SILVER SPRING, Md. — Banking documents, a baby’s birth records, a Social Security card. For some of the families displaced after last month’s deadly explosion and fire at a Silver Spring apartment complex, Thursday’s workshop at the Long Branch Community Center was the first chance to sit down with agencies from across the state and the county to get the help they need to regain their financial footing.
The event, advertised as a financial recovery workshop, was organized by the Maryland Comptroller’s office.
Joe Shapiro, with the Comptroller’s Office said the services available were being offered to the entire community.
“This tragic accident has spurred this particular workshop, but these types of resources are available to the entire community, and we want to let people know about that.”
Shapiro said reassembling financial information can be daunting for anyone.
“We offer tax assistance, if you have a tax ID number or need to get a tax ID number, we can help you with that.”

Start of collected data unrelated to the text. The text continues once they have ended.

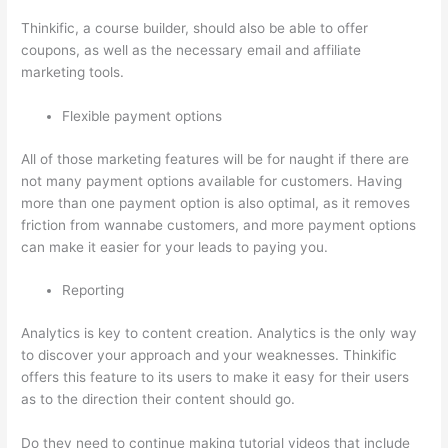
Thinkific, a course builder, should also be able to offer
coupons, as well as the necessary email and affiliate
marketing tools.
Flexible payment options
All of those marketing features will be for naught if there are
not many payment options available for customers. Having
more than one payment option is also optimal, as it removes
friction from wannabe customers, and more payment options
can make it easier for your leads to paying you.
Reporting
Analytics is key to content creation. Analytics is the only way
to discover your approach and your weaknesses. Thinkific
offers this feature to its users to make it easy for their users
as to the direction their content should go.
Do they need to continue making tutorial videos that include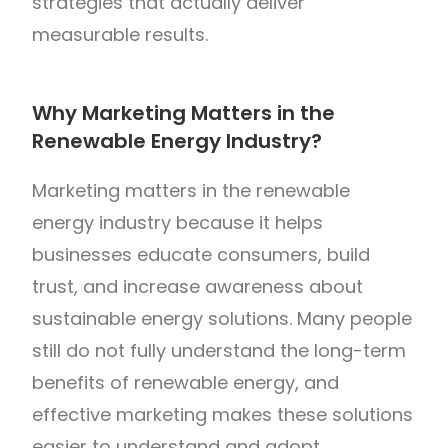
strategies that actually deliver
measurable results.
Why Marketing Matters in the
Renewable Energy Industry?
Marketing matters in the renewable
energy industry because it helps
businesses educate consumers, build
trust, and increase awareness about
sustainable energy solutions. Many people
still do not fully understand the long-term
benefits of renewable energy, and
effective marketing makes these solutions
easier to understand and adopt.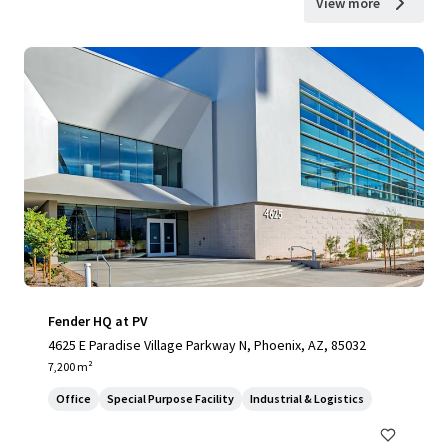
View more
Fender HQ at PV
4625 E Paradise Village Parkway N, Phoenix, AZ, 85032
7,200 m²
Office
Special Purpose Facility
Industrial & Logistics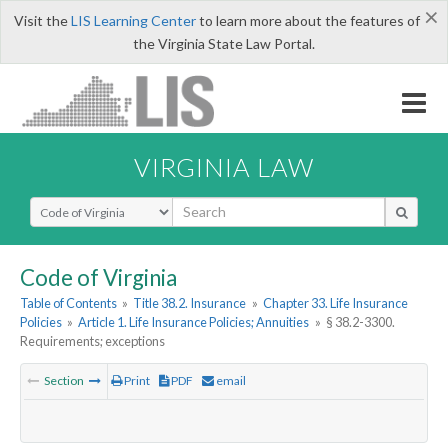
×
Visit the
LIS Learning Center
to learn more about the features of
the Virginia State Law Portal.
VIRGINIA LAW
Select Search Type
Code of Virginia
Table of Contents
»
Title 38.2. Insurance
»
Chapter 33. Life Insurance
Policies
»
Article 1. Life Insurance Policies; Annuities
»
§ 38.2-3300.
Requirements; exceptions
Section
Print
PDF
email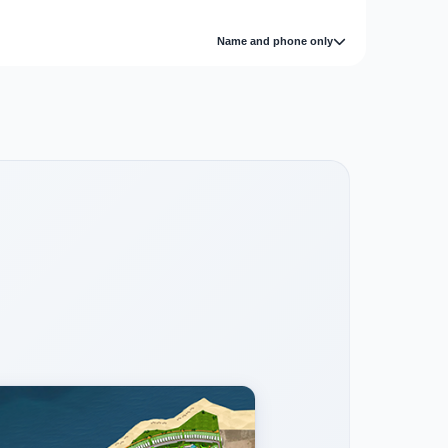
Name and phone only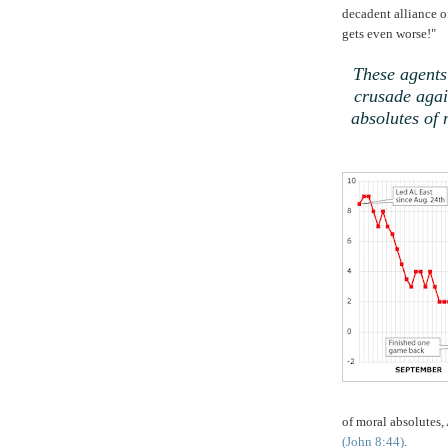
decadent alliance 
gets even worse!"
,
These agents
crusade agai
absolutes of 
of moral absolutes,
(John 8:44)
.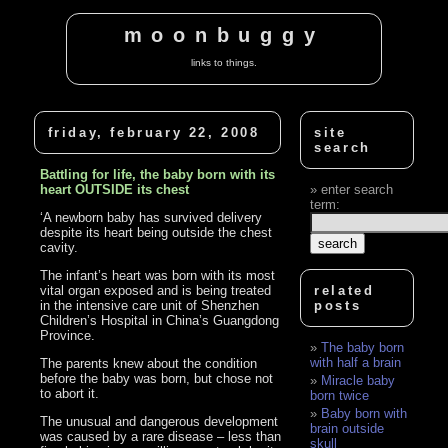
moonbuggy
links to things.
friday, february 22, 2008
site
search
Battling for life, the baby born with its
heart OUTSIDE its chest
enter search
term:
‘A newborn baby has survived delivery
despite its heart being outside the chest
cavity.
The infant’s heart was born with its most
vital organ exposed and is being treated
related
in the intensive care unit of Shenzhen
posts
Children’s Hospital in China’s Guangdong
Province.
The baby born
with half a brain
The parents knew about the condition
before the baby was born, but chose not
Miracle baby
to abort it.
born twice
Baby born with
The unusual and dangerous development
brain outside
was caused by a rare disease – less than
skull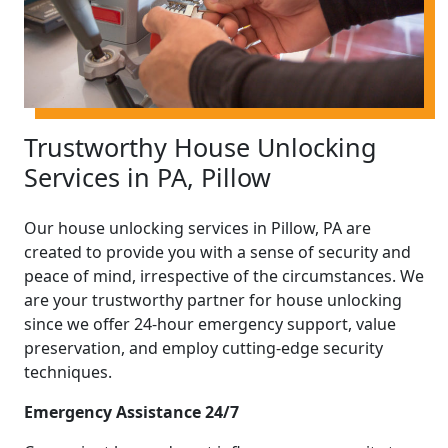
Trustworthy House Unlocking
Services in PA, Pillow
Our house unlocking services in Pillow, PA are
created to provide you with a sense of security and
peace of mind, irrespective of the circumstances. We
are your trustworthy partner for house unlocking
since we offer 24-hour emergency support, value
preservation, and employ cutting-edge security
techniques.
Emergency Assistance 24/7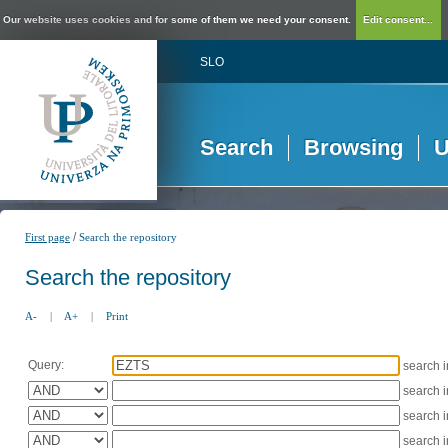
Our website uses cookies and for some of them we need your consent.
Edit consent...
SLO
Search
Browsing
U
/
First page
Search the repository
Search the repository
A-
|
A+
|
Print
Query:
search 
search 
search 
search 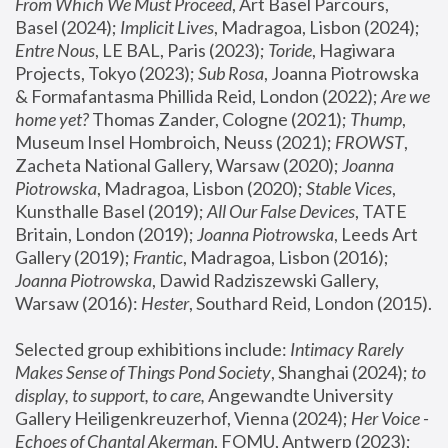
From Which We Must Proceed
, Art Basel Parcours, 
Basel (2024);
 Implicit Lives
, Madragoa, Lisbon (2024); 
Entre Nous
, LE BAL, Paris (2023); 
Toride
, Hagiwara 
Projects, Tokyo (2023); 
Sub Rosa
, Joanna Piotrowska 
& Formafantasma Phillida Reid, London (2022); 
Are we 
home yet?
 Thomas Zander, Cologne (2021); 
Thump
, 
Museum Insel Hombroich, Neuss (2021);
 FROWST
, 
Zacheta National Gallery, Warsaw (2020);
 Joanna 
Piotrowska
, Madragoa, Lisbon (2020); 
Stable Vices
, 
Kunsthalle Basel (2019); 
All Our False Devices
, TATE 
Britain, London (2019);
 Joanna Piotrowska
, Leeds Art 
Gallery (2019); 
Frantic
, Madragoa, Lisbon (2016);
Joanna Piotrowska
, Dawid Radziszewski Gallery, 
Warsaw (2016): 
Hester
, Southard Reid, London (2015). 
Selected group exhibitions include: 
Intimacy Rarely 
Makes Sense of Things Pond Society
, Shanghai (2024); 
to 
display, to support, to care,
 Angewandte University 
Gallery Heiligenkreuzerhof, Vienna (2024); 
Her Voice - 
Echoes of Chantal Akerman
, FOMU, Antwerp (2023); 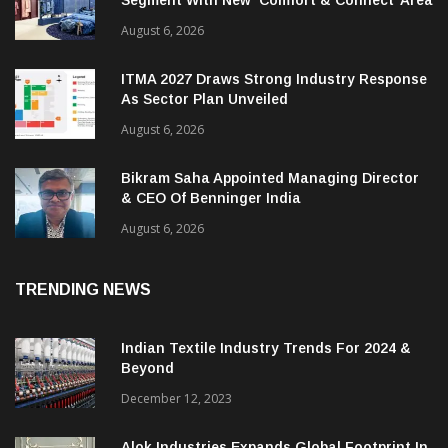
Segment With New ‘Comfort & Connect’ Area
August 6, 2026
ITMA 2027 Draws Strong Industry Response
As Sector Plan Unveiled
August 6, 2026
Bikram Saha Appointed Managing Director
& CEO Of Benninger India
August 6, 2026
TRENDING NEWS
Indian Textile Industry Trends For 2024 &
Beyond
December 12, 2023
Alok Industries Expands Global Footprint In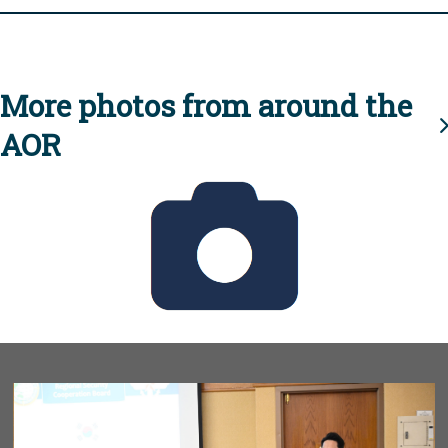
More photos from around the
AOR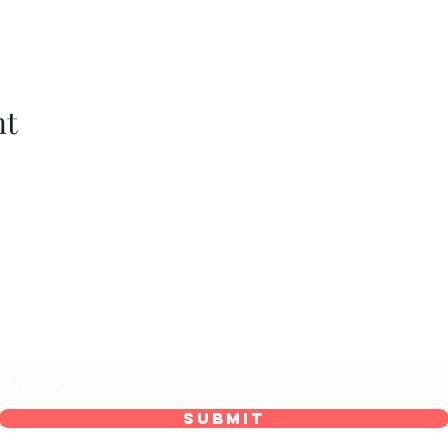
nt
he Maid’s Quarters Bed, Breakfast and Tear
Subscribe Form
Submit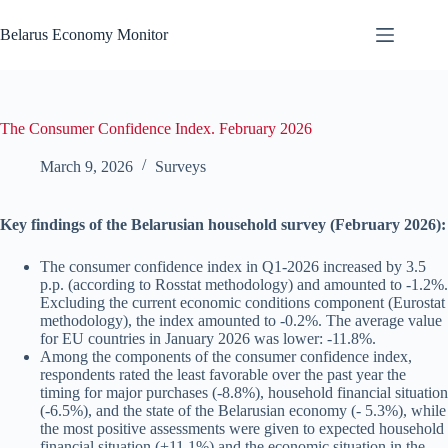
Skip
to
Belarus Economy Monitor
content
The Consumer Confidence Index. February 2026
March 9, 2026
Surveys
Key findings of the Belarusian household survey (February 2026):
The consumer confidence index in Q1-2026 increased by 3.5
p.p. (according to Rosstat methodology) and amounted to -1.2%.
Excluding the current economic conditions component (Eurostat
methodology), the index amounted to -0.2%. The average value
for EU countries in January 2026 was lower: -11.8%.
Among the components of the consumer confidence index,
respondents rated the least favorable over the past year the
timing for major purchases (-8.8%), household financial situation
(-6.5%), and the state of the Belarusian economy (- 5.3%), while
the most positive assessments were given to expected household
financial situation (+11.1%) and the economic situation in the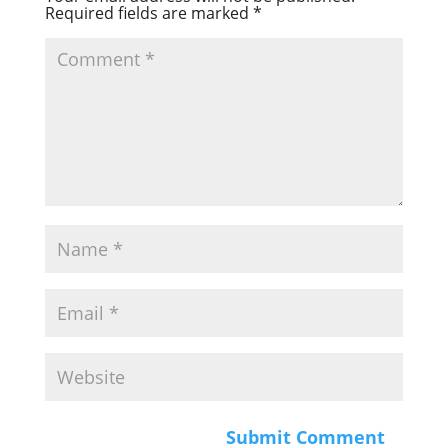
Required fields are marked
*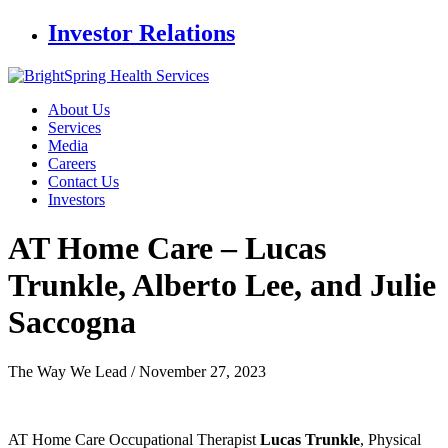
Investor Relations
About Us
Services
Media
Careers
Contact Us
Investors
AT Home Care – Lucas
Trunkle,
Alberto Lee, and Julie
Saccogna
The Way We Lead /
November 27, 2023
AT Home Care Occupational Therapist
Lucas Trunkle
, Physical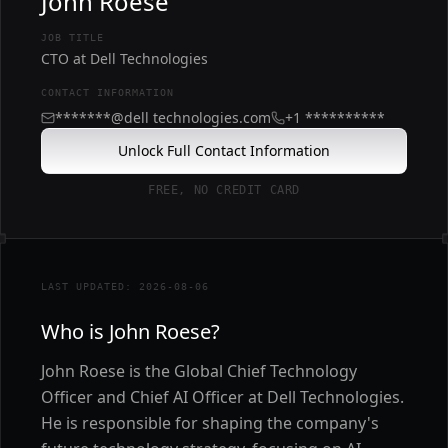
John Roese
JOB TITLE
CTO at Dell Technologies
CONTACT INFORMATION
*******@dell technologies.com
+1 **********
Unlock Full Contact Information
FREE, NO CREDIT CARD
LAST UPDATED: 2026-08-06
Who is John Roese?
John Roese is the Global Chief Technology
Officer and Chief AI Officer at Dell Technologies.
He is responsible for shaping the company's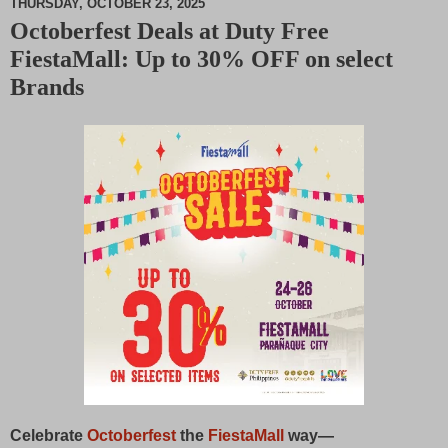
THURSDAY, OCTOBER 23, 2025
Octoberfest Deals at Duty Free
M
FiestaMall: Up to 30% OFF on select
u
t
Brands
e
Celebrate
Octoberfest
the
FiestaMall
way—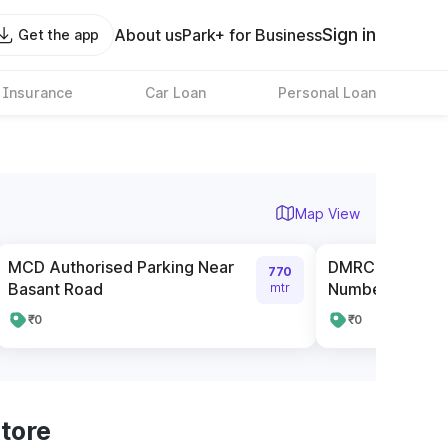
Sign in
About us
Park+ for Business
Get the app
 Insurance
Car Loan
Personal Loan
Map View
MCD Authorised Parking Near
DMRC Parking n
770
Basant Road
Number 1
mtr
₹0
₹0
tore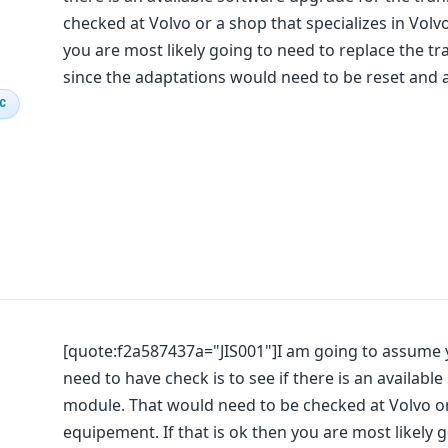
checked at Volvo or a shop that specializes in Volv
you are most likely going to need to replace the t
since the adaptations would need to be reset and a
IC
[quote:f2a587437a="JIS001"]I am going to assume yo
need to have check is to see if there is an availab
module. That would need to be checked at Volvo or
equipement. If that is ok then you are most likely 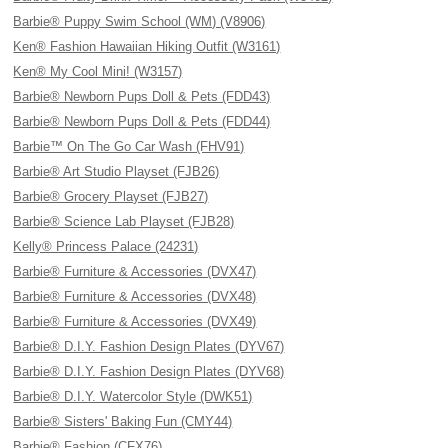
Barbie® Puppy Swim School (WM) (V8906)
Ken® Fashion Hawaiian Hiking Outfit (W3161)
Ken® My Cool Mini! (W3157)
Barbie® Newborn Pups Doll & Pets (FDD43)
Barbie® Newborn Pups Doll & Pets (FDD44)
Barbie™ On The Go Car Wash (FHV91)
Barbie® Art Studio Playset (FJB26)
Barbie® Grocery Playset (FJB27)
Barbie® Science Lab Playset (FJB28)
Kelly® Princess Palace (24231)
Barbie® Furniture & Accessories (DVX47)
Barbie® Furniture & Accessories (DVX48)
Barbie® Furniture & Accessories (DVX49)
Barbie® D.I.Y. Fashion Design Plates (DYV67)
Barbie® D.I.Y. Fashion Design Plates (DYV68)
Barbie® D.I.Y. Watercolor Style (DWK51)
Barbie® Sisters' Baking Fun (CMY44)
Barbie® Fashion (CFX76)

Lois Todd Hunter was volunteering to serve as a translator for the Montgomery County Office of Consumer Protection. Many of the attendees — and those affected by the fire and explosion — are Spanish speakers.
“What people are mostly concerned about are lost documents. They’re really anxious about driver’s licenses, high school diplomas and their green cards,” she said.
Hunter said it was gratifying to be able to pitch in and help.
“In my experience not everybody trusts that government is on their side, and this is an opportunity for clients to understand that all these organizations are on their side,” she said.
One woman, who identified herself simply as Irma, explained she and her family were burned out of their apartment. She said that the financial help was welcome, but one service she’s particularly interested in is trauma counseling.
Her apartment was gutted by the explosion and fire that killed seven people at the apartment complex in the middle of the night. Irma, who has a 4-year-old daughter said her daughter still has many sleepless nights, and when they enter almost any building, her daughter frequently asks her, “Mami, will this place explode? Are we safe here?”
Among the agencies offering assistance toward financial recovery is the Maryland CASH Campaign, a nonprofit that focuses on personal financial education. Sue Rogan, director of Financial Education for the program, said anyone can get free assistance, including the chance to work one-on-one with a financial coach with an online tool.
The Office of Consumer Protection also offered scam alerts. Director of the office Eric Friedman explains that scammers often pop up in areas after a disaster, eager to take advantage of people who may be uncertain of their rights.